- _ASSIGNED TASK_
Lines before the one containing "werden. Ist die Verarbeitung" are to be skipped; reproduce that line and the rest of the records below exactly.
** Opening DATA PROVIDED block **
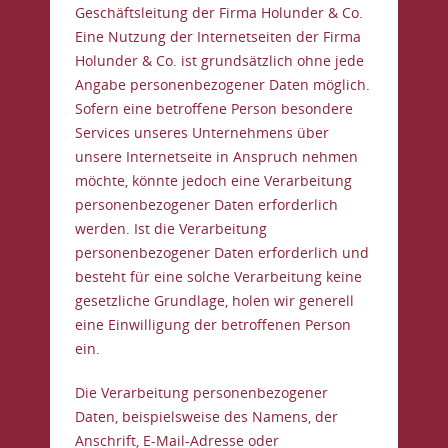
Geschäftsleitung der Firma Holunder & Co.
Eine Nutzung der Internetseiten der Firma
Holunder & Co. ist grundsätzlich ohne jede
Angabe personenbezogener Daten möglich.
Sofern eine betroffene Person besondere
Services unseres Unternehmens über
unsere Internetseite in Anspruch nehmen
möchte, könnte jedoch eine Verarbeitung
personenbezogener Daten erforderlich
werden. Ist die Verarbeitung
personenbezogener Daten erforderlich und
besteht für eine solche Verarbeitung keine
gesetzliche Grundlage, holen wir generell
eine Einwilligung der betroffenen Person
ein.
Die Verarbeitung personenbezogener
Daten, beispielsweise des Namens, der
Anschrift, E-Mail-Adresse oder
** Closing DATA PROVIDED block **
- _OUTPUT FOR THIS EXERCISE_
werden. Ist die Verarbeitung
personenbezogener Daten erforderlich und
besteht für eine solche Verarbeitung keine
gesetzliche Grundlage, holen wir generell
eine Einwilligung der betroffenen Person
ein.
Die Verarbeitung personenbezogener
Daten, beispielsweise des Namens, der
Anschrift, E-Mail-Adresse oder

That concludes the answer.